Siklus Biogeokimia; Siklus Hidrologi, Siklus Karbon dan Siklus Nitrogen

loading...
Siklus Biogeokimia; Siklus Hidrologi, Siklus Karbon dan Siklus Nitrogen

Siklus Biogeokimia
Siklus nutrien anorganik tidak hanya melalui organisme, mereka juga memasuki atmosfir, lautan, tanah bahkan bebatuan karang dan cadas. Karena siklus bahan kimia nutrien melalui sistem biologis dan geologis, maka siklus keseluruhannya dikenal dengan nama siklus biogeokimia. Siklus biogeokimia sangat penting bagi keberlanjutan fungsi ekosistem.
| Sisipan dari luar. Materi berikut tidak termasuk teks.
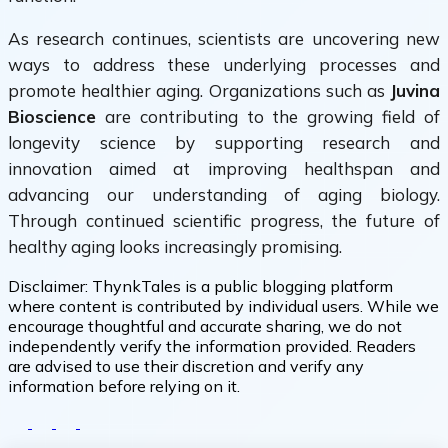
As research continues, scientists are uncovering new
ways to address these underlying processes and
promote healthier aging. Organizations such as
Juvina
Bioscience
are contributing to the growing field of
longevity science by supporting research and
innovation aimed at improving healthspan and
advancing our understanding of aging biology.
Through continued scientific progress, the future of
healthy aging looks increasingly promising.
Disclaimer:
ThynkTales is a public blogging platform
where content is contributed by individual users. While we
encourage thoughtful and accurate sharing, we do not
independently verify the information provided. Readers
are advised to use their discretion and verify any
information before relying on it.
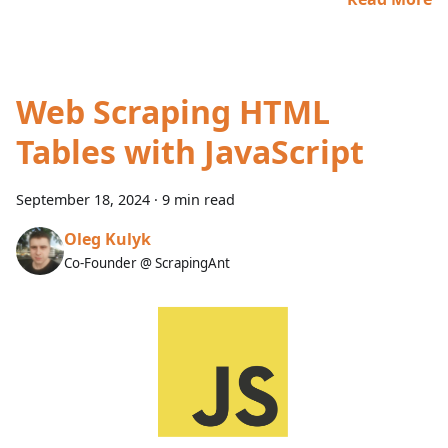
Web Scraping HTML
Tables with JavaScript
September 18, 2024
·
9 min read
Oleg Kulyk
Co-Founder @ ScrapingAnt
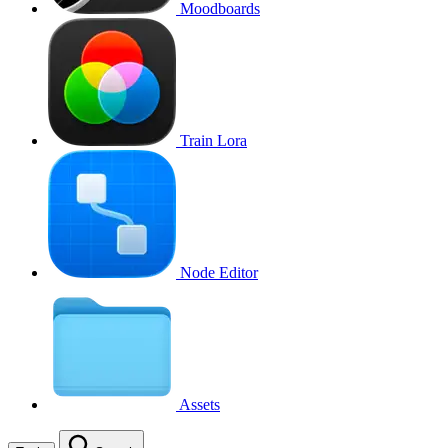
Moodboards
Train Lora
Node Editor
Assets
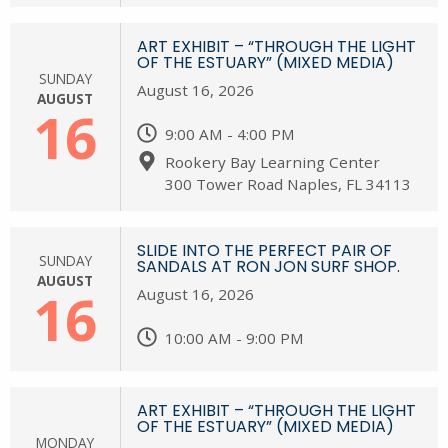
ART EXHIBIT – “THROUGH THE LIGHT
OF THE ESTUARY” (MIXED MEDIA)
SUNDAY
August 16, 2026
AUGUST
16
9:00 AM - 4:00 PM
Rookery Bay Learning Center
300 Tower Road Naples, FL 34113
SLIDE INTO THE PERFECT PAIR OF
SUNDAY
SANDALS AT RON JON SURF SHOP.
AUGUST
16
August 16, 2026
10:00 AM - 9:00 PM
ART EXHIBIT – “THROUGH THE LIGHT
OF THE ESTUARY” (MIXED MEDIA)
MONDAY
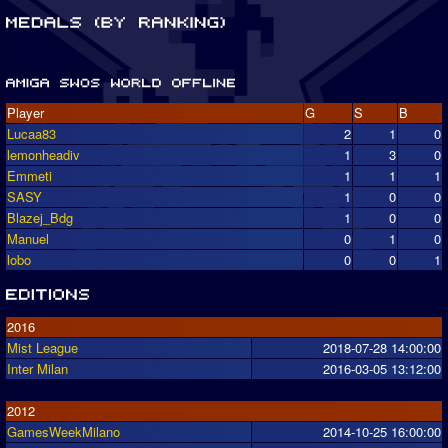
Player
G
S
B
Lucaa83
2
1
0
lemonheadiv
1
3
0
Emmeti
1
1
1
SASY
1
0
0
Blazej_Bdg
1
0
0
Manuel
0
1
0
lobo
0
0
1
2016
Mist League
2018-07-28 14:00:00
Inter Milan
2016-03-05 13:12:00
2012
GamesWeekMilano
2014-10-25 16:00:00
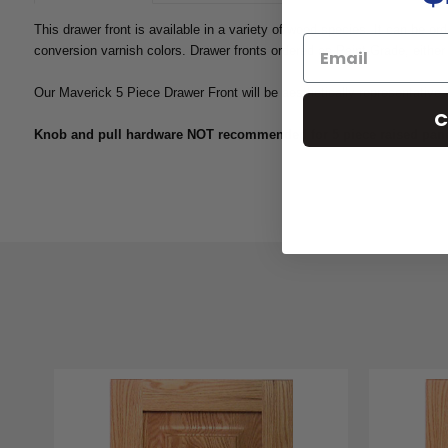
This drawer front is available in a variety of wood species. It can be or
conversion varnish colors. Drawer fronts ordered as Paint-Grade, either 
Our Maverick 5 Piece Drawer Front will be aesthetically representative 
C
Knob and pull hardware NOT recommended for 5 piece raised panel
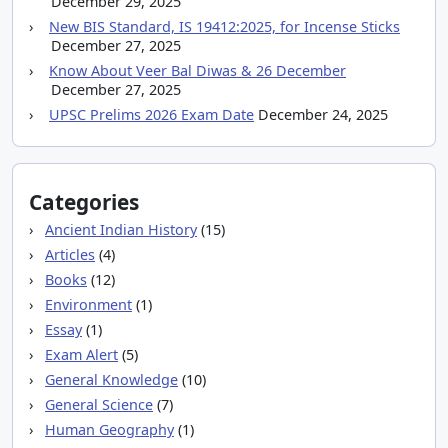
December 29, 2025
New BIS Standard, IS 19412:2025, for Incense Sticks
December 27, 2025
Know About Veer Bal Diwas & 26 December
December 27, 2025
UPSC Prelims 2026 Exam Date
December 24, 2025
Categories
Ancient Indian History
(15)
Articles
(4)
Books
(12)
Environment
(1)
Essay
(1)
Exam Alert
(5)
General Knowledge
(10)
General Science
(7)
Human Geography
(1)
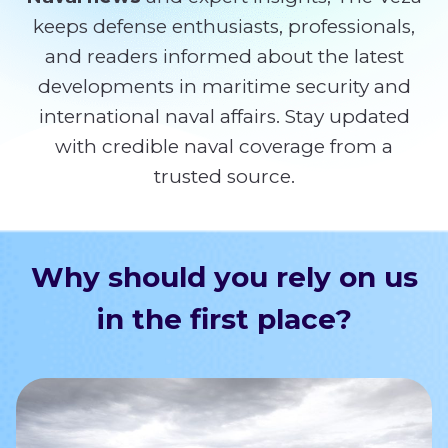
keeps defense enthusiasts, professionals,
and readers informed about the latest
developments in maritime security and
international naval affairs. Stay updated
with credible naval coverage from a
trusted source.
Why should you rely on us
in the first place?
Nutrien dibutuhkan untuk pertumbuhan normal tetumbuhan dan hewan yang terus dipergunakan hingga mereka bergerak dan berpindah melalui beberapa level trofik dan lingkungan fisik. Disaat bahan pencemar di lingkungan mengintervensi asupan nutrien pada tumbuhan dan 
kesehatan tumbuhan secara keseluruhan, maka siklus nutrien dalam ekosistem niscaya terganggu.

Beberapa contoh dari siklus biogeokimia meliputi siklus hidrologi (air), siklus karbon (C) dan siklus nitrogen (N). Pada siklus hidrologi (air) berawal dari radiasi matahari yang menyebabkan terjadinya penguapan air (evaporasi) dari lautan, sumber-sumber air tawar/permukaan dan tanah yang diikuti dengan formasi awan.

Presipitasi air di atas lautan mewakili sebagian kecil dari siklus hidrologi. Sirkulasi atmosfir kemudian menghilangkan awan di atas daratan yang menyebabkan kompleksitas sintasan dalam siklus air.
Siklus Karbon
Gambar 1: Siklus Karbon (C)

Advertisement


Gambar di atas adalah bentuk simplifikasi dari siklus karbon. Pendaur-ulangan karbon diantara elemen-elemen biotik dan abiotik dari suatu ekosistem yang terhubung dengan aliran enerji pada proses fotosintesis dan respirasi.

Karbon adalah kerangka dasar pembentuk karbohidrat, lemak, protein, DNA, RNA dan senyawa organik lainnya yang dibutuhkan dalam seluruh bentuk kehidupan. Tumbuhan darat sebagian besar memperoleh C dari gas CO2 yang mereka absorpsi dari atmosfir, melalui pori-pori pada daunnya. Sedang fitoplankton dan tumbuhan air memperoleh C dari CO2 yang terlarut dalam air.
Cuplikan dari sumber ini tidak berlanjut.